**Exercise:**
Each record that follows is to be duplicated exactly, though its pictures are not.

**Material for this exercise:**
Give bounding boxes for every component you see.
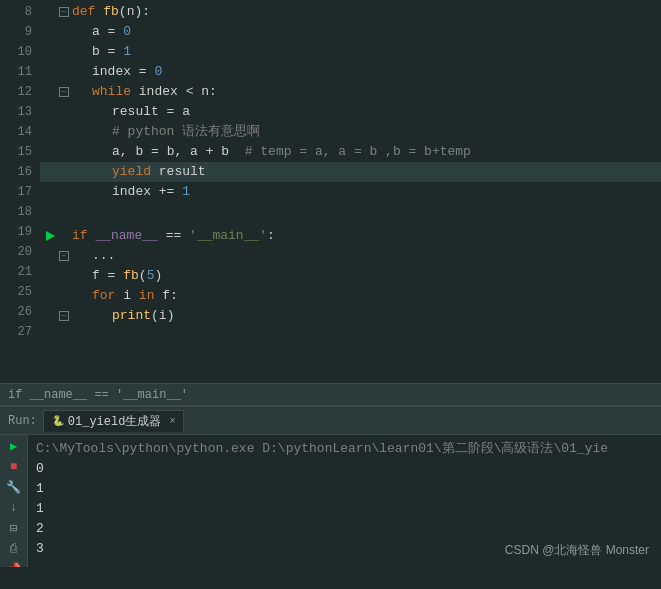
code-line: result = a	[40, 102, 661, 122]
run-play-button[interactable]: ▶	[6, 439, 22, 454]
token-var: index	[92, 62, 139, 82]
run-tab-close[interactable]: ×	[169, 416, 175, 427]
code-line: −def fb(n):	[40, 2, 661, 22]
line-number: 11	[0, 62, 32, 82]
token-fn: fb	[103, 2, 119, 22]
token-var: )	[154, 266, 162, 286]
token-var: f:	[162, 286, 178, 306]
token-op: =	[108, 22, 124, 42]
code-line: index = 0	[40, 62, 661, 82]
token-str: '__main__'	[189, 226, 267, 246]
token-kw: yield	[112, 162, 159, 182]
code-line: a, b = b, a + b # temp = a, a = b ,b = b…	[40, 142, 661, 162]
fold-icon[interactable]: −	[59, 311, 69, 321]
token-var: a	[182, 102, 190, 122]
run-indicator	[44, 290, 56, 302]
token-op: =	[108, 266, 124, 286]
token-op: =	[151, 142, 167, 162]
token-comment: # python 语法有意思啊	[112, 122, 260, 142]
token-num: 1	[182, 182, 190, 202]
fold-icon[interactable]: −	[59, 87, 69, 97]
code-line: a = 0	[40, 22, 661, 42]
fold-gutter[interactable]: −	[56, 311, 72, 321]
token-var: a	[92, 22, 108, 42]
token-num: 5	[147, 266, 155, 286]
cmd-line: C:\MyTools\python\python.exe D:\pythonLe…	[36, 439, 653, 459]
code-line: −while index < n:	[40, 82, 661, 102]
token-var: index	[139, 82, 186, 102]
code-line: for i in f:	[40, 286, 661, 306]
line-number: 14	[0, 122, 32, 142]
token-var: ...	[92, 246, 115, 266]
token-op: <	[186, 82, 202, 102]
token-num: 0	[123, 22, 131, 42]
run-indicator	[44, 146, 56, 158]
run-toolbar: ▶■🔧↓⊟⎙📌	[0, 435, 28, 567]
run-indicator	[44, 166, 56, 178]
layout-button[interactable]: ⊟	[6, 521, 22, 536]
token-var: i	[159, 306, 167, 326]
pin-button[interactable]: 📌	[6, 562, 22, 567]
line-number: 13	[0, 102, 32, 122]
run-indicator	[44, 270, 56, 282]
line-number: 21	[0, 262, 32, 282]
output-line: 1	[36, 479, 653, 499]
fold-gutter[interactable]: −	[56, 87, 72, 97]
run-indicator	[44, 46, 56, 58]
token-fn: fb	[123, 266, 139, 286]
code-lines: −def fb(n):a = 0b = 1index = 0−while ind…	[40, 0, 661, 383]
run-indicator	[44, 214, 56, 226]
run-indicator	[44, 86, 56, 98]
run-stop-button[interactable]: ■	[6, 460, 22, 474]
line-number: 9	[0, 22, 32, 42]
run-indicator	[44, 106, 56, 118]
line-number: 16	[0, 162, 32, 182]
token-op: =	[139, 62, 155, 82]
line-number: 25	[0, 282, 32, 302]
output-line: 1	[36, 499, 653, 519]
line-number: 27	[0, 322, 32, 342]
token-var: (	[139, 266, 147, 286]
watermark: CSDN @北海怪兽 Monster	[505, 542, 649, 559]
run-indicator	[44, 230, 56, 242]
run-label: Run:	[8, 414, 37, 428]
fold-icon[interactable]: −	[59, 7, 69, 17]
code-line: # python 语法有意思啊	[40, 122, 661, 142]
settings-button[interactable]: 🔧	[6, 480, 22, 495]
token-var: index	[112, 182, 159, 202]
output-line: 2	[36, 519, 653, 539]
token-op: =	[108, 42, 124, 62]
token-var: a	[112, 142, 120, 162]
code-container: 89101112131415161718192021252627 −def fb…	[0, 0, 661, 383]
token-op: +	[206, 142, 222, 162]
print-button[interactable]: ⎙	[6, 542, 22, 556]
run-output: C:\MyTools\python\python.exe D:\pythonLe…	[28, 435, 661, 567]
run-indicator	[44, 26, 56, 38]
token-op: ,	[120, 142, 136, 162]
token-var: b	[135, 142, 151, 162]
token-special: __name__	[95, 226, 157, 246]
line-number: 8	[0, 2, 32, 22]
token-var: )	[167, 306, 175, 326]
run-tab[interactable]: 🐍 01_yield生成器 ×	[43, 410, 185, 432]
run-indicator	[44, 126, 56, 138]
fold-icon[interactable]: −	[59, 251, 69, 261]
token-var: n:	[201, 82, 217, 102]
scroll-down-button[interactable]: ↓	[6, 501, 22, 515]
line-number: 17	[0, 182, 32, 202]
code-line: if __name__ == '__main__':	[40, 226, 661, 246]
status-text: if __name__ == '__main__'	[8, 388, 188, 402]
token-param: n	[127, 2, 135, 22]
line-number: 19	[0, 222, 32, 242]
run-content-area: ▶■🔧↓⊟⎙📌 C:\MyTools\python\python.exe D:\…	[0, 435, 661, 567]
token-comment: # temp = a, a = b ,b = b+temp	[245, 142, 471, 162]
token-kw: while	[92, 82, 139, 102]
status-bar: if __name__ == '__main__'	[0, 383, 661, 405]
fold-gutter[interactable]: −	[56, 251, 72, 261]
fold-gutter[interactable]: −	[56, 7, 72, 17]
line-number: 26	[0, 302, 32, 322]
editor-area: 89101112131415161718192021252627 −def fb…	[0, 0, 661, 405]
code-line: −...	[40, 246, 661, 266]
code-line: index += 1	[40, 182, 661, 202]
code-line: −print(i)	[40, 306, 661, 326]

**Solved exercise:**
Give bounding boxes for every component you see.
code-line: result = a	[40, 102, 661, 122]
run-play-button[interactable]: ▶	[6, 439, 22, 454]
token-var: index	[92, 62, 139, 82]
run-tab-close[interactable]: ×	[169, 416, 175, 427]
code-line: −def fb(n):	[40, 2, 661, 22]
line-number: 11	[0, 62, 32, 82]
token-fn: fb	[103, 2, 119, 22]
token-var: )	[154, 266, 162, 286]
token-var: f:	[162, 286, 178, 306]
token-op: =	[108, 22, 124, 42]
code-line: index = 0	[40, 62, 661, 82]
token-str: '__main__'	[189, 226, 267, 246]
token-kw: yield	[112, 162, 159, 182]
code-line: a, b = b, a + b # temp = a, a = b ,b = b…	[40, 142, 661, 162]
fold-icon[interactable]: −	[59, 311, 69, 321]
token-var: a	[182, 102, 190, 122]
run-indicator	[44, 290, 56, 302]
token-op: =	[108, 266, 124, 286]
token-op: =	[151, 142, 167, 162]
token-comment: # python 语法有意思啊	[112, 122, 260, 142]
token-num: 1	[182, 182, 190, 202]
fold-icon[interactable]: −	[59, 87, 69, 97]
code-line: a = 0	[40, 22, 661, 42]
fold-gutter[interactable]: −	[56, 311, 72, 321]
token-var: a	[92, 22, 108, 42]
token-num: 5	[147, 266, 155, 286]
cmd-line: C:\MyTools\python\python.exe D:\pythonLe…	[36, 439, 653, 459]
code-line: −while index < n:	[40, 82, 661, 102]
token-var: index	[139, 82, 186, 102]
code-line: for i in f:	[40, 286, 661, 306]
line-number: 14	[0, 122, 32, 142]
token-var: ...	[92, 246, 115, 266]
token-op: <	[186, 82, 202, 102]
token-num: 0	[123, 22, 131, 42]
run-indicator	[44, 146, 56, 158]
run-toolbar: ▶■🔧↓⊟⎙📌	[0, 435, 28, 567]
run-indicator	[44, 166, 56, 178]
layout-button[interactable]: ⊟	[6, 521, 22, 536]
token-var: i	[159, 306, 167, 326]
pin-button[interactable]: 📌	[6, 562, 22, 567]
line-number: 13	[0, 102, 32, 122]
run-indicator	[44, 270, 56, 282]
line-number: 21	[0, 262, 32, 282]
output-line: 1	[36, 479, 653, 499]
fold-gutter[interactable]: −	[56, 87, 72, 97]
run-indicator	[44, 46, 56, 58]
token-fn: fb	[123, 266, 139, 286]
code-lines: −def fb(n):a = 0b = 1index = 0−while ind…	[40, 0, 661, 383]
run-indicator	[44, 214, 56, 226]
run-indicator	[44, 86, 56, 98]
run-stop-button[interactable]: ■	[6, 460, 22, 474]
line-number: 9	[0, 22, 32, 42]
run-indicator	[44, 106, 56, 118]
line-number: 16	[0, 162, 32, 182]
token-op: =	[139, 62, 155, 82]
line-number: 25	[0, 282, 32, 302]
output-line: 1	[36, 499, 653, 519]
line-number: 27	[0, 322, 32, 342]
token-var: (	[139, 266, 147, 286]
watermark: CSDN @北海怪兽 Monster	[505, 542, 649, 559]
run-indicator	[44, 230, 56, 242]
run-label: Run:	[8, 414, 37, 428]
fold-icon[interactable]: −	[59, 7, 69, 17]
code-line: # python 语法有意思啊	[40, 122, 661, 142]
settings-button[interactable]: 🔧	[6, 480, 22, 495]
token-var: index	[112, 182, 159, 202]
output-line: 2	[36, 519, 653, 539]
token-op: =	[108, 42, 124, 62]
token-var: a	[112, 142, 120, 162]
code-container: 89101112131415161718192021252627 −def fb…	[0, 0, 661, 383]
token-op: +	[206, 142, 222, 162]
print-button[interactable]: ⎙	[6, 542, 22, 556]
run-output: C:\MyTools\python\python.exe D:\pythonLe…	[28, 435, 661, 567]
run-indicator	[44, 26, 56, 38]
token-op: ,	[120, 142, 136, 162]
token-var: b	[135, 142, 151, 162]
token-special: __name__	[95, 226, 157, 246]
line-number: 8	[0, 2, 32, 22]
token-var: )	[167, 306, 175, 326]
run-tab[interactable]: 🐍 01_yield生成器 ×	[43, 410, 185, 432]
run-indicator	[44, 126, 56, 138]
fold-icon[interactable]: −	[59, 251, 69, 261]
token-var: n:	[201, 82, 217, 102]
scroll-down-button[interactable]: ↓	[6, 501, 22, 515]
line-number: 17	[0, 182, 32, 202]
code-line: if __name__ == '__main__':	[40, 226, 661, 246]
status-text: if __name__ == '__main__'	[8, 388, 188, 402]
token-param: n	[127, 2, 135, 22]
line-number: 19	[0, 222, 32, 242]
run-content-area: ▶■🔧↓⊟⎙📌 C:\MyTools\python\python.exe D:\…	[0, 435, 661, 567]
token-comment: # temp = a, a = b ,b = b+temp	[245, 142, 471, 162]
token-kw: while	[92, 82, 139, 102]
status-bar: if __name__ == '__main__'	[0, 383, 661, 405]
fold-gutter[interactable]: −	[56, 251, 72, 261]
fold-gutter[interactable]: −	[56, 7, 72, 17]
line-number: 26	[0, 302, 32, 322]
editor-area: 89101112131415161718192021252627 −def fb…	[0, 0, 661, 405]
code-line: −...	[40, 246, 661, 266]
code-line: index += 1	[40, 182, 661, 202]
code-line: −print(i)	[40, 306, 661, 326]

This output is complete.